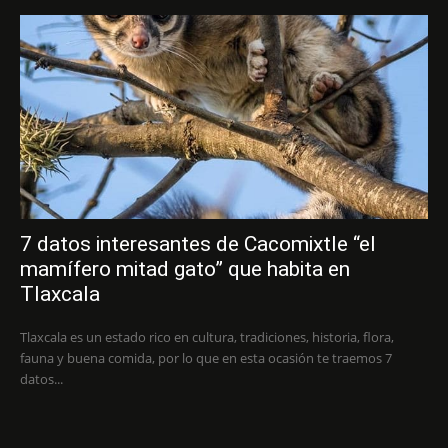
7 datos interesantes de Cacomixtle “el
mamífero mitad gato” que habita en
Tlaxcala
Tlaxcala es un estado rico en cultura, tradiciones, historia, flora,
fauna y buena comida, por lo que en esta ocasión te traemos 7
datos...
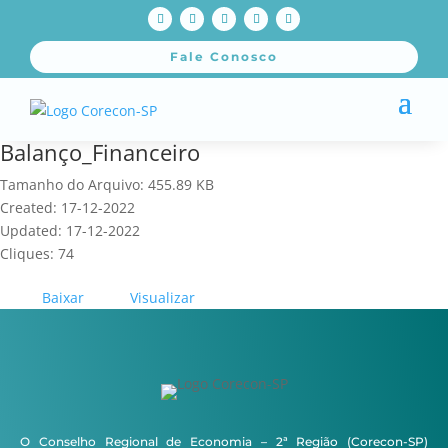
Fale Conosco
Balanço_Financeiro
Tamanho do Arquivo: 455.89 KB
Created: 17-12-2022
Updated: 17-12-2022
Cliques: 74
Baixar
Visualizar
O Conselho Regional de Economia – 2ª Região (Corecon-SP)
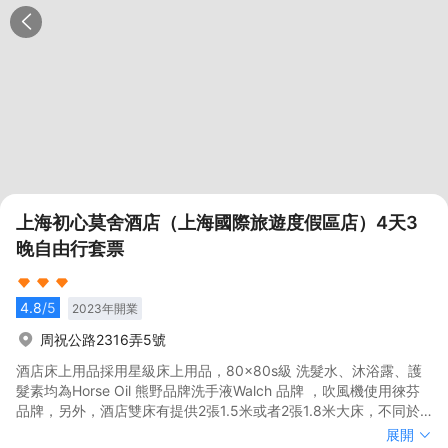
上海初心莫舍酒店（上海國際旅遊度假區店）4天3
晚自由行套票
4.8
/5
2023
年開業
周祝公路2316弄5號
酒店床上用品採用星級床上用品，80x80s級 洗髮水、沐浴露、護
髮素均為Horse Oil 熊野品牌洗手液Walch 品牌 ，吹風機使用徠芬
品牌，另外，酒店雙床有提供2張1.5米或者2張1.8米大床，不同於
其他酒店標間單人床，更適合家庭出行的大家庭。<br><br>酒店根
酒店床上用品採用星級床上用品，80x80s級 洗髮水、沐浴露、護
展開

=====

▶ **Task objective**:
No pictures belong in the output. It should reproduce exactly the lines from the one containing "Cliques: 74" through the end of the data, both ends included.

▶ **Task response**:
Cliques: 74
Baixar
Visualizar
O Conselho Regional de Economia – 2ª Região (Corecon-SP)
上海初心莫舍酒店（上海國際旅遊度假區店）4天3
晚自由行套票
4.8
/5
2023
年開業
周祝公路2316弄5號
酒店床上用品採用星級床上用品，80x80s級 洗髮水、沐浴露、護
髮素均為Horse Oil 熊野品牌洗手液Walch 品牌 ，吹風機使用徠芬
品牌，另外，酒店雙床有提供2張1.5米或者2張1.8米大床，不同於
其他酒店標間單人床，更適合家庭出行的大家庭。<br><br>酒店根
酒店床上用品採用星級床上用品，80x80s級 洗髮水、沐浴露、護
展開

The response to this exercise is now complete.